"Cell-First" Hypothesis
Bacterial Microcompartments (BMCs)
Carboxysomes
Metabolosomes
Icosahedron Capsid
"Cell-First" Hypothesis for Icosahedral Structures
The traditional "cell-first" hypothesis in the context of the origin of life posits that cells predated viruses, which then evolved as parasites. The specific hypothesis mentioned in the query extends this idea to the structural components of certain bacterial microcompartments (BMCs), which are protein-bound organelles resembling viral capsids.
Implication for Viral Evolution: This finding supports the broader "cell-first" perspective that many major viral structural proteins may have been recruited from existing cellular proteomes, rather than evolving independently in a "virus-first" scenario.

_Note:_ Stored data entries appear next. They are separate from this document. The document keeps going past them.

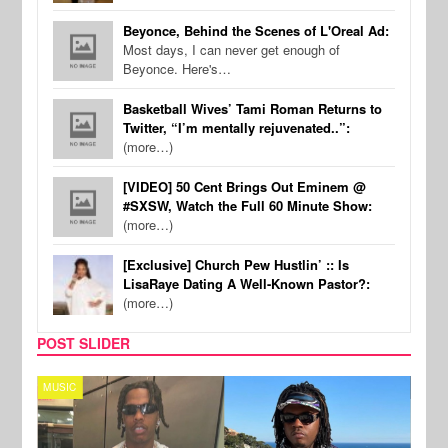
Beyonce, Behind the Scenes of L'Oreal Ad:
Most days, I can never get enough of
Beyonce. Here's…
Basketball Wives’ Tami Roman Returns to
Twitter, “I’m mentally rejuvenated..”:
(more…)
[VIDEO] 50 Cent Brings Out Eminem @
#SXSW, Watch the Full 60 Minute Show:
(more…)
[Exclusive] Church Pew Hustlin’ :: Is
LisaRaye Dating A Well-Known Pastor?:
(more…)
POST SLIDER
MUSIC
FILM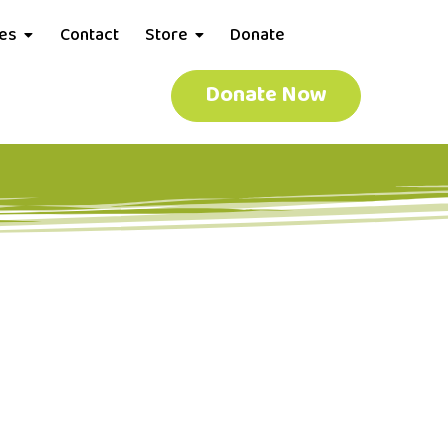
ces
Contact
Store
Donate
Donate Now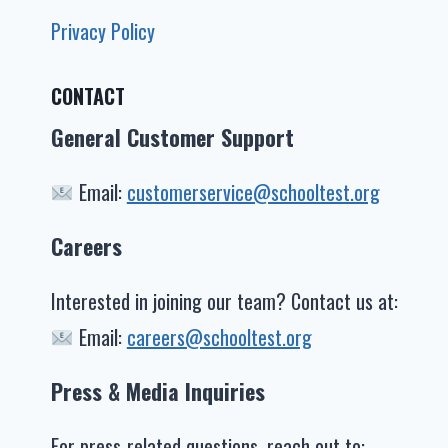
Privacy Policy
CONTACT
General Customer Support
Email:
customerservice@schooltest.org
Careers
Interested in joining our team? Contact us at:
Email:
careers@schooltest.org
Press & Media Inquiries
For press-related questions, reach out to: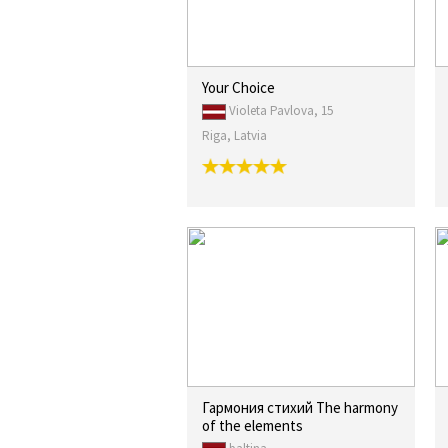
Your Choice
Violeta Pavlova, 15
Riga, Latvia
Гармония стихий The harmony
of the elements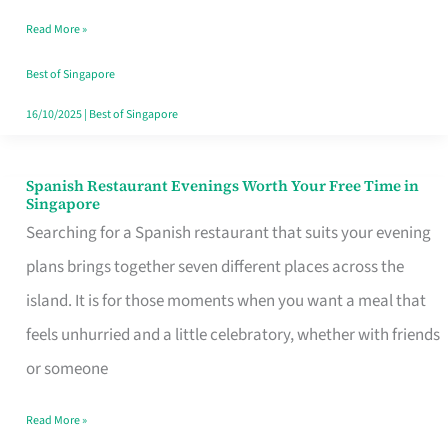
Family
Read More »
Table
in
Best of Singapore
Singapore
16/10/2025
|
Best of Singapore
Spanish Restaurant Evenings Worth Your Free Time in
Spanish
Singapore
Restaurant
Searching for a Spanish restaurant that suits your evening
Evenings
plans brings together seven different places across the
Worth
island. It is for those moments when you want a meal that
Your
feels unhurried and a little celebratory, whether with friends
Free
or someone
Time
Read More »
in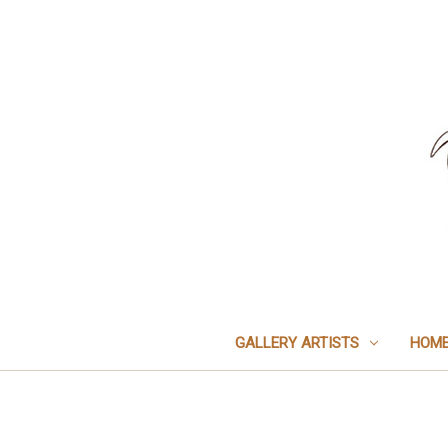
GALLERY ARTISTS
HOME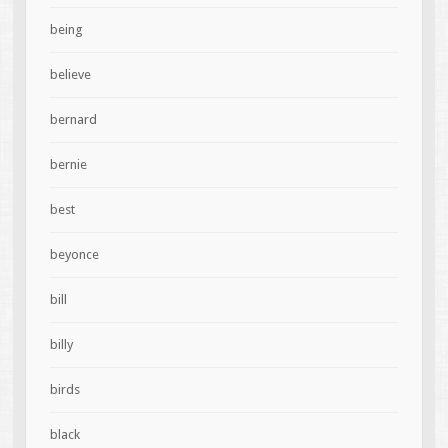
being
believe
bernard
bernie
best
beyonce
bill
billy
birds
black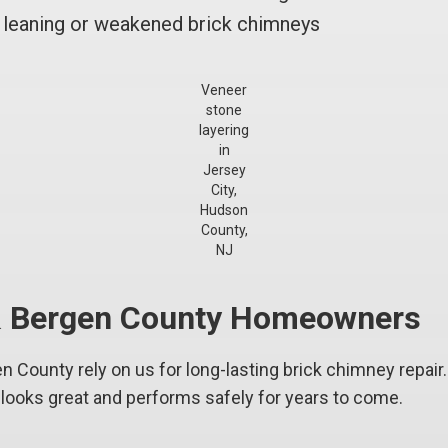
leaning or weakened brick chimneys
Veneer
stone
layering
in
Jersey
City,
Hudson
County,
NJ
 & Bergen County Homeowners
n County rely on us for long-lasting brick chimney repair
ooks great and performs safely for years to come.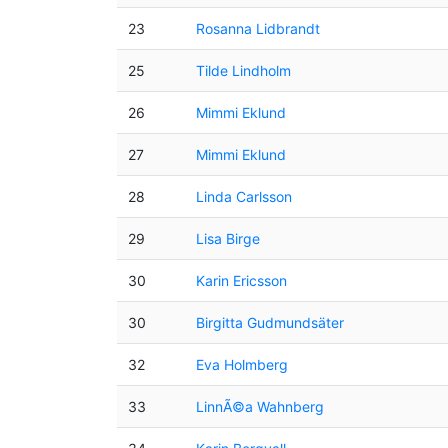
23
Rosanna Lidbrandt
25
Tilde Lindholm
26
Mimmi Eklund
27
Mimmi Eklund
28
Linda Carlsson
29
Lisa Birge
30
Karin Ericsson
30
Birgitta Gudmundsäter
32
Eva Holmberg
33
LinnÃ©a Wahnberg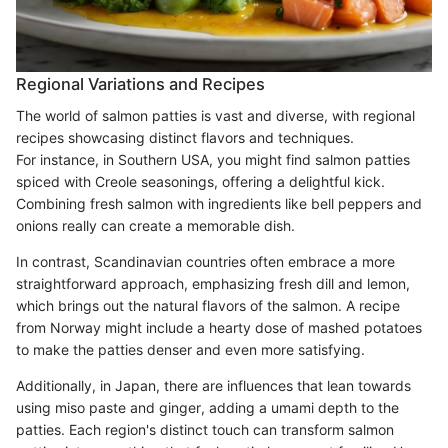
Regional Variations and Recipes
The world of salmon patties is vast and diverse, with regional
recipes showcasing distinct flavors and techniques.
For instance, in Southern USA, you might find salmon patties
spiced with Creole seasonings, offering a delightful kick.
Combining fresh salmon with ingredients like bell peppers and
onions really can create a memorable dish.
In contrast, Scandinavian countries often embrace a more
straightforward approach, emphasizing fresh dill and lemon,
which brings out the natural flavors of the salmon. A recipe
from Norway might include a hearty dose of mashed potatoes
to make the patties denser and even more satisfying.
Additionally, in Japan, there are influences that lean towards
using miso paste and ginger, adding a umami depth to the
patties. Each region's distinct touch can transform salmon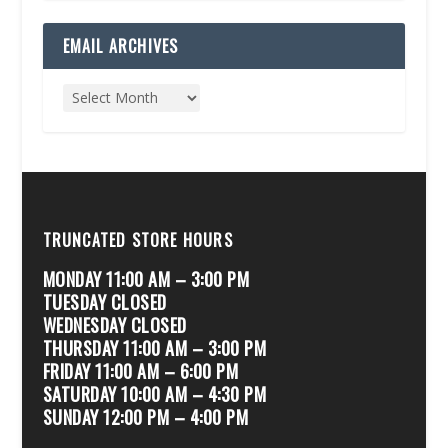
EMAIL ARCHIVES
TRUNCATED STORE HOURS
MONDAY 11:00 AM – 3:00 PM
TUESDAY CLOSED
WEDNESDAY CLOSED
THURSDAY 11:00 AM – 3:00 PM
FRIDAY 11:00 AM – 6:00 PM
SATURDAY 10:00 AM – 4:30 PM
SUNDAY 12:00 PM – 4:00 PM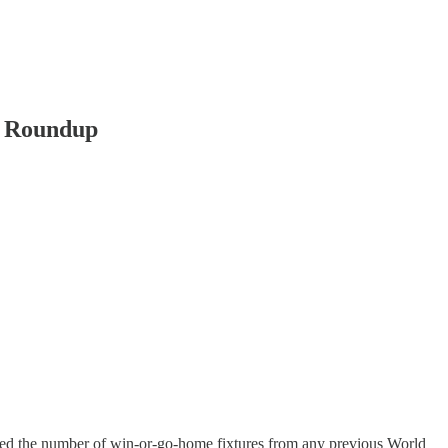
g Roundup
led the number of win-or-go-home fixtures from any previous World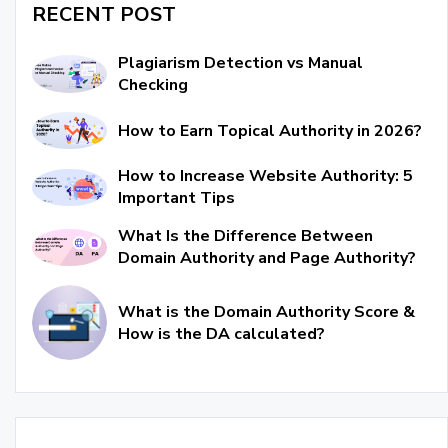
RECENT POST
Plagiarism Detection vs Manual
Checking
How to Earn Topical Authority in 2026?
How to Increase Website Authority: 5
Important Tips
What Is the Difference Between
Domain Authority and Page Authority?
What is the Domain Authority Score &
How is the DA calculated?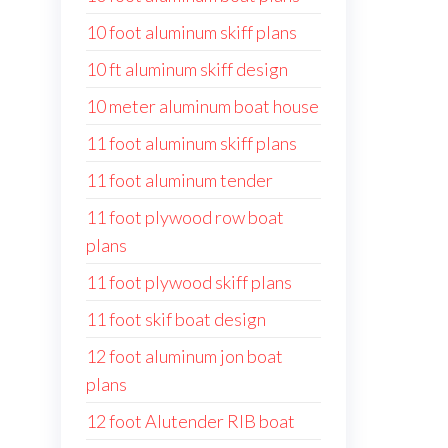
10 foot aluminum skiff plans
10 ft aluminum skiff design
10 meter aluminum boat house
11 foot aluminum skiff plans
11 foot aluminum tender
11 foot plywood row boat
plans
11 foot plywood skiff plans
11 foot skif boat design
12 foot aluminum jon boat
plans
12 foot Alutender RIB boat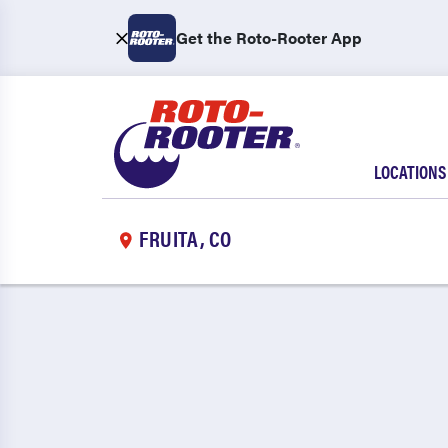
Get the Roto-Rooter App
LOCATIONS
FRUITA, CO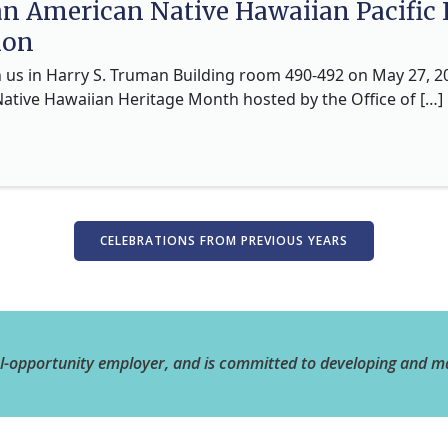
an American Native Hawaiian Pacific
ion
n us in Harry S. Truman Building room 490-492 on May 27, 2
Native Hawaiian Heritage Month hosted by the Office of […]
CELEBRATIONS FROM PREVIOUS YEARS
al-opportunity employer, and is committed to developing and m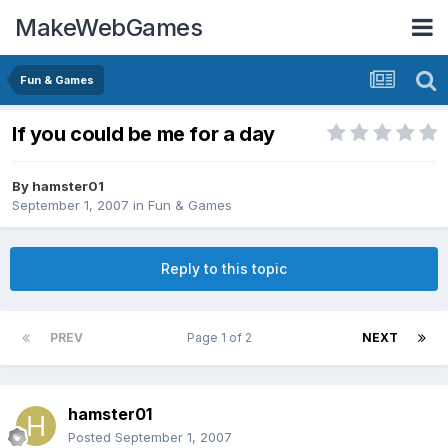
MakeWebGames
Fun & Games
If you could be me for a day
By
hamster01
September 1, 2007
in
Fun & Games
Reply to this topic
PREV
Page 1 of 2
NEXT
hamster01
Posted
September 1, 2007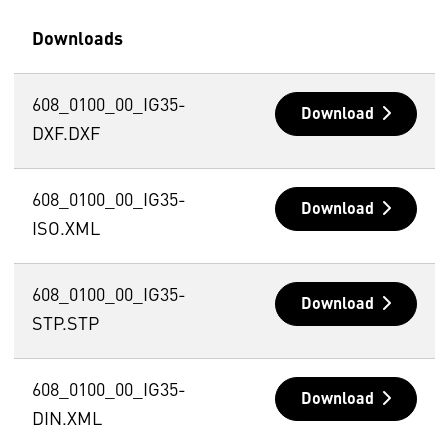
Downloads
608_0100_00_IG35-
Download
DXF.DXF
608_0100_00_IG35-
Download
ISO.XML
608_0100_00_IG35-
Download
STP.STP
608_0100_00_IG35-
Download
DIN.XML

This hypothesis suggests that a complex, self-assembling, icosahedral protein structure can evolve within a cellular context from existing cellular components, challenging the notion that such complex structures are exclusively or originally viral in nature.
PII signaling protein: This ubiquitous cellular protein is the ancestor of the major hexamer-forming BMC-H proteins.
Just as BMCs repurposed PII and OB-fold proteins, many viral capsid proteins are believed to have originated from cellular enzymes or signaling proteins that were co-opted to protect and deliver genetic material.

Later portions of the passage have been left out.